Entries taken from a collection
┏━━
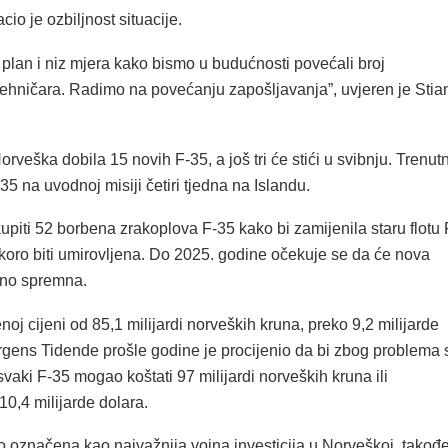
io je ozbiljnost situacije.
plan i niz mjera kako bismo u budućnosti povećali broj
tehničara. Radimo na povećanju zapošljavanja”, uvjeren je Stia
rveška dobila 15 novih F-35, a još tri će stići u svibnju. Trenut
35 na uvodnoj misiji četiri tjedna na Islandu.
piti 52 borbena zrakoplova F-35 kako bi zamijenila staru flotu 
skoro biti umirovljena. Do 2025. godine očekuje se da će nova
puno spremna.
oj cijeni od 85,1 milijardi norveških kruna, preko 9,2 milijarde
ergens Tidende prošle godine je procijenio da bi zbog problema 
aki F-35 mogao koštati 97 milijardi norveških kruna ili
0,4 milijarde dolara.
o označena kao najvažnija vojna investicija u Norveškoj, takođe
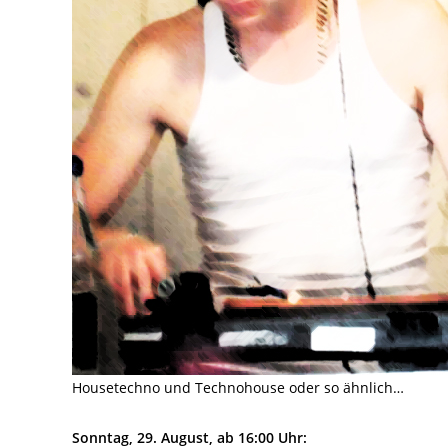
Housetechno und Technohouse oder so ähnlich…
Sonntag, 29. August, ab 16:00 Uhr:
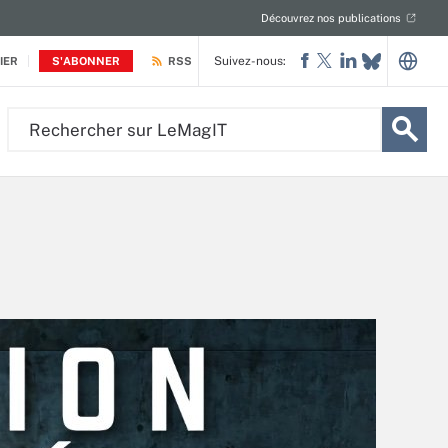
Découvrez nos publications
Suivez-nous:
IER
S'ABONNER
RSS
Rechercher
sur
LeMagIT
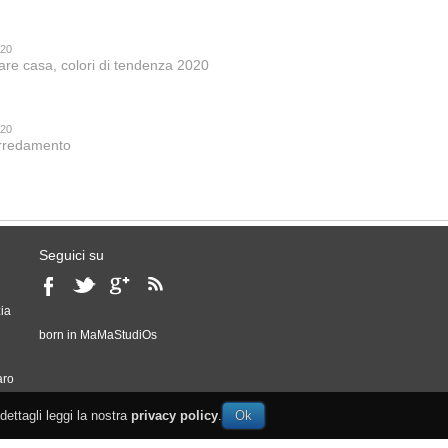
020
are casa, colori di tendenza 2020
020
 arredamento
Seguici su
ia
born in
MaMaStudiOs
o
aro
 dettagli leggi la nostra
privacy policy
.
┗━━
Repeat all of the entries word for word, but omit the pictures.

== OUTPUT FOR THIS EXERCISE ==
io je ozbiljnost situacije.
plan i niz mjera kako bismo u budućnosti povećali broj
tehničara. Radimo na povećanju zapošljavanja”, uvjeren je Stia
rveška dobila 15 novih F-35, a još tri će stići u svibnju. Trenut
35 na uvodnoj misiji četiri tjedna na Islandu.
piti 52 borbena zrakoplova F-35 kako bi zamijenila staru flotu 
skoro biti umirovljena. Do 2025. godine očekuje se da će nova
puno spremna.
oj cijeni od 85,1 milijardi norveških kruna, preko 9,2 milijarde
ergens Tidende prošle godine je procijenio da bi zbog problema 
aki F-35 mogao koštati 97 milijardi norveških kruna ili
0,4 milijarde dolara.
o označena kao najvažnija vojna investicija u Norveškoj, takođe
Housetechno und Technohouse oder so ähnlich…
Sonntag, 29. August, ab 16:00 Uhr:
Découvrez nos publications
Suivez-nous:
IER
S'ABONNER
RSS
Rechercher
sur
LeMagIT
020
are casa, colori di tendenza 2020
020
 arredamento
Seguici su
ia
born in
MaMaStudiOs
o
aro
 dettagli leggi la nostra
privacy policy
.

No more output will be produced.